By the end of the proceedings that spring and summer fifteen women and four men had been hanged for witchcraft and one old man, Giles Corey, had pressed to death with heavy stones for refusing to accede to the authority of the court. Nearly two hundred more suspects were in jail awaiting their turn at trial. Four of the suspects had died in jail and many more were sick.

 

Saltonstall was so appalled at the work of the court that he quietly resigned from the bench. The leading ministers (except for Cotton Mather, who approved the conduct of the trials) protested against the proceedings and convinced Increase Mather, Cotton’s father, to turn their criticism into a tract on the dangers of believing spectral evidence. He agreed that spectral visitations might be the Devil’s own instrument for fooling the credulous and casting blame on the innocent.

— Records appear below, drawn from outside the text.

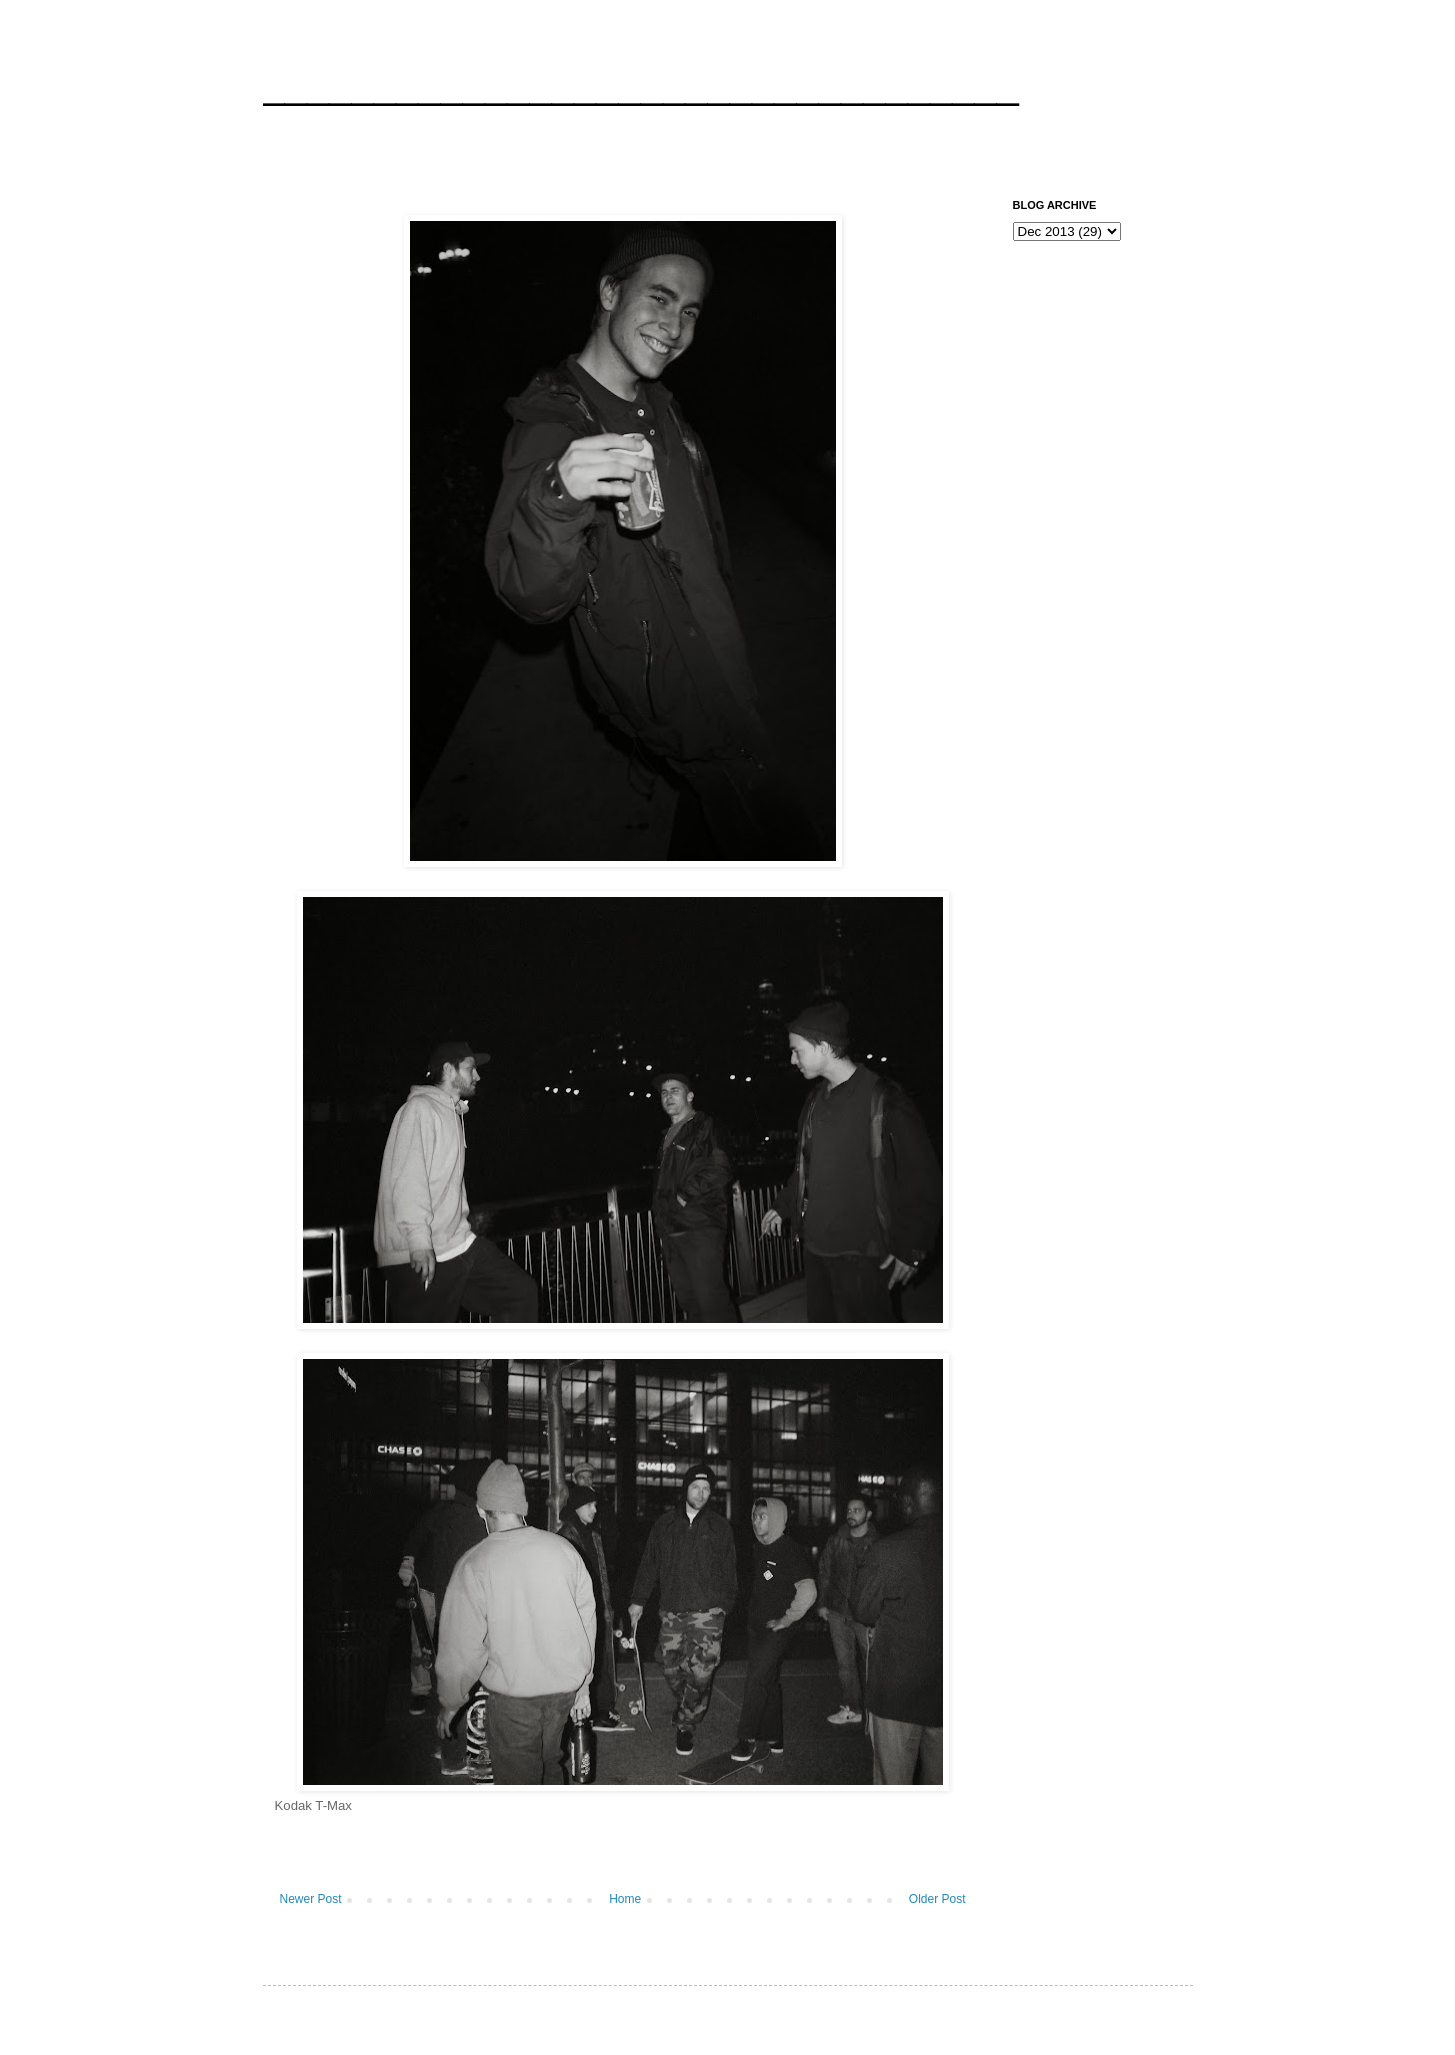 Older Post (937, 1899)
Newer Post (311, 1899)
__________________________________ (641, 84)
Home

At any rate, permitting spectral evidence in court was playing the Devil’s game. Increase Mather’s work was widely circulated. Phips was con­vinced and ordered a stop to the trials. They reconvened in the winter, but this time spectral evidence was not allowed. All but three women were acquitted in the new round of trials, and Phips had pardoned them, as well as everyone else, by the spring of 1693.

 

Five years after the trials, one week after burying his own young sons, Sewall asked forgiveness of God and man for the tragedy of the Salem trials: “Samuel Sewall, sensible of the reiterated stroke of God upon himself and family; and being sensible, that as to the guilt contracted, upon the opening of the late Commission of Oyer and Terminer at Salem, he is, upon many accounts, more concerned than any that he knows of, de­sires to take the blame and shame of it, asking pardon of men.”